In phase I, the training kappa was higher than the testing kappa. This indicated low bias and high variance (overfitting). In other words, the complexity of the classifier was high compared to the training data complexity, so that the classifier fit its extra complexity to noise rather than signal. Increasing from 10 to 300 training patients improved the testing kappa from 0.485 to 0.608.

The confusion matrices when trained with 10 and 300 patients are shown in Figure 2A and B, respectively. Rows in the confusion matrix represent sleep stages assigned by the human scorer, while columns represent stages assigned by the classifier.
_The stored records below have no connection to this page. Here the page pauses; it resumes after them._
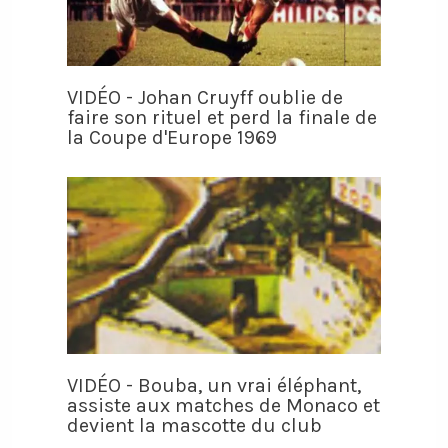
VIDÉO - Johan Cruyff oublie de
faire son rituel et perd la finale de
la Coupe d'Europe 1969
VIDÉO - Bouba, un vrai éléphant,
assiste aux matches de Monaco et
devient la mascotte du club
Figure 2 shows the repetition with testing kappa closest to the mean value over five repetitions.

Figure 2.

The confusion matrix of the fixed 1000 testing patients when trained with (A) 10 patients and 2000 hidden nodes; (B) 300 patients and 2000 hidden nodes; (C) 1000 patients and 2000 hidden nodes; (D) 1000 patients and 20,000 hidden nodes; (E) 1000 patients, 2000 hidden nodes and weighted training samples; and (F) 1000 patients, 20,000 hidden nodes, weighted training samples and smoothing. For each confusion matrix, the repetition with kappa value closest to the mean kappa value over five repetitions is shown. Values are given as percentages, which sum to 100 across rows (human scoring). The color is white for 100% and black for 0%.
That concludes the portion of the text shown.